Cordyceps CI/CD Flaw Exposes Major Repos to Pipeline Hijacking
Major Vulnerability Discovered in CI/CD Systems 🚨
A significant software supply chain vulnerability has been identified across the open-source network, allowing cybercriminals to hijack build pipelines and compromise corporate networks. Cybersecurity research firm Novee uncovered this structural flaw, named Cordyceps after a body-snatching parasitic fungus. This vulnerability is a systemic class of Continuous Integration and Continuous Deployment (CI/CD) flaws, existing within GitHub Actions workflows (specifically in .yml configuration files).
How It Works 🔍
Researchers found that an unauthenticated user doesn’t need special organization privileges to launch an attack; a free, anonymous online account suffices to forge approvals, inject malicious code, or steal permanent credentials. Standard automated scanners often miss this risk as they only examine single files in isolation. In contrast, Cordyceps relies on multi-step exploit chains where untrusted data tricks the system by crossing a security boundary.
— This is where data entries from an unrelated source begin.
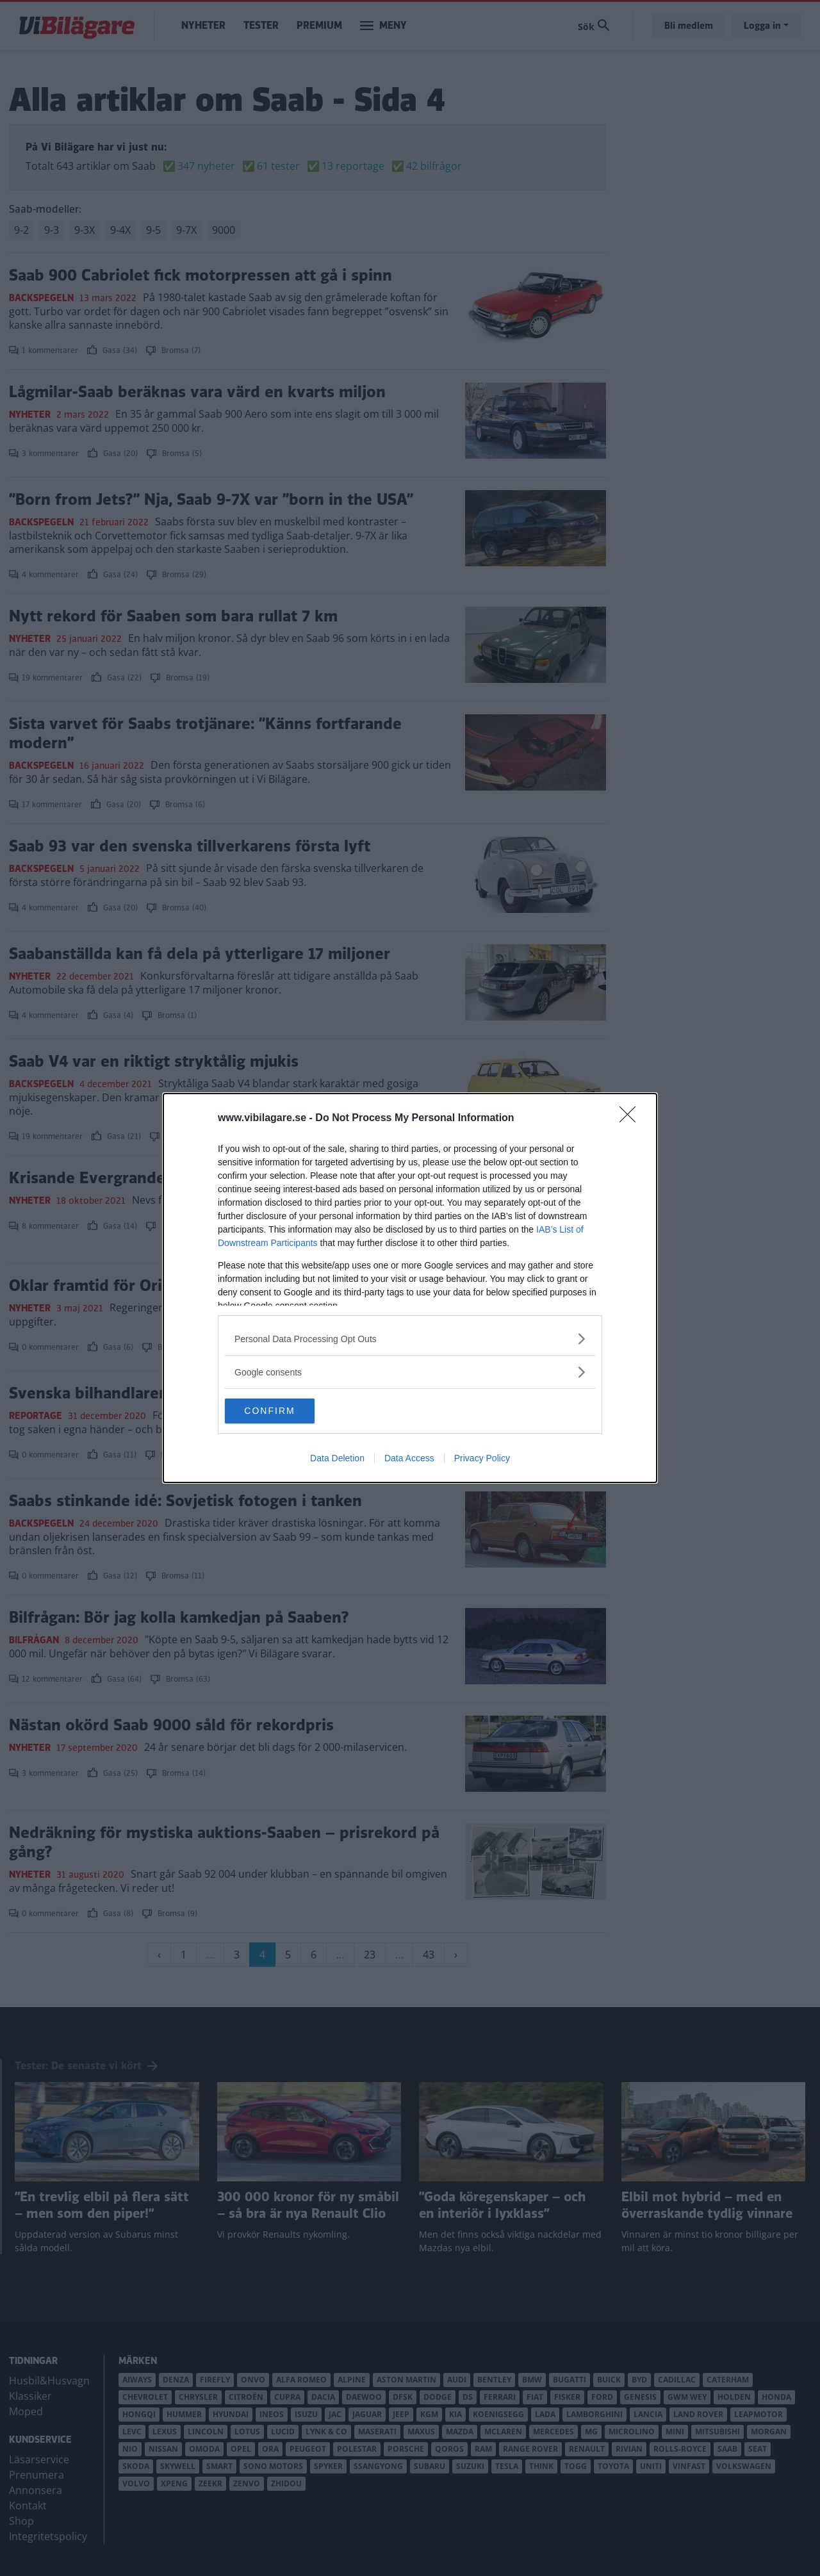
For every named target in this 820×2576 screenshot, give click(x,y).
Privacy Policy (482, 1459)
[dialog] (410, 1288)
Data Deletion (337, 1459)
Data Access (409, 1459)
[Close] (631, 1118)
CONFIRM (285, 1411)
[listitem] (410, 1338)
In a hypothetical command injection and artifact poisoning attack, an unauthorized user could leave an anonymous comment or submit a malicious code update, known as a pull request. A low-privilege workflow treats this input as a trusted command, executing hidden code that compromises the final software package or artifact. This process could allow an external threat actor to gain full administrative permissions over a company’s cloud network.
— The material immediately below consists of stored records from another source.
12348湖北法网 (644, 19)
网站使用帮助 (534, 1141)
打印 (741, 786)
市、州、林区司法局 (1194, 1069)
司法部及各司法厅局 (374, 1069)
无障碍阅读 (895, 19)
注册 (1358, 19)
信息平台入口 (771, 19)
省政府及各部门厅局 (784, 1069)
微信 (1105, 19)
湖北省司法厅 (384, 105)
Impact on Major Companies 🌐
Novee scanned approximately 30,000 high-impact open-source repositories, flagging 654 projects in a single scan, with over 300 confirmed fully exploitable. The security team verified flaws across major infrastructure systems, affecting companies like Microsoft, Google, Apache, Cloudflare, and the Python Software Foundation. For instance, in Microsoft Azure Sentinel, researchers demonstrated that an anonymous comment on a pull request could enable an attacker to execute code and steal a non-expiring GitHub App key, granting write access to security content deployed directly to customer workspaces via the Azure Marketplace.
Similarly, researchers targeted Google’s AI Agent Development Kit sample repository (adk-samples), where a single malicious pull request was shown to grant full ownership roles over the associated Google Cloud project.
Rising Threats ⚠️
Further investigation revealed that attackers could also run unauthorized commands on Cloudflare’s Workers SDK toolchain, steal saved login credentials from the Apache Doris database, and snatch automation tokens from Black, a popular Python code tool handling 130 million downloads monthly. All tested vulnerabilities have since been reported and fixed. Researchers noted that such flaws are rapidly increasing as AI coding agents generate configuration files at an exponential pace, persistently reproducing insecure structural patterns across millions of untested repositories.
Since anonymous users can exploit these flawed pipelines to manipulate major corporate platforms without authorization, researchers described the risk as “puppeteering the repositories of some of the world’s biggest companies, silently manipulating their workflows.”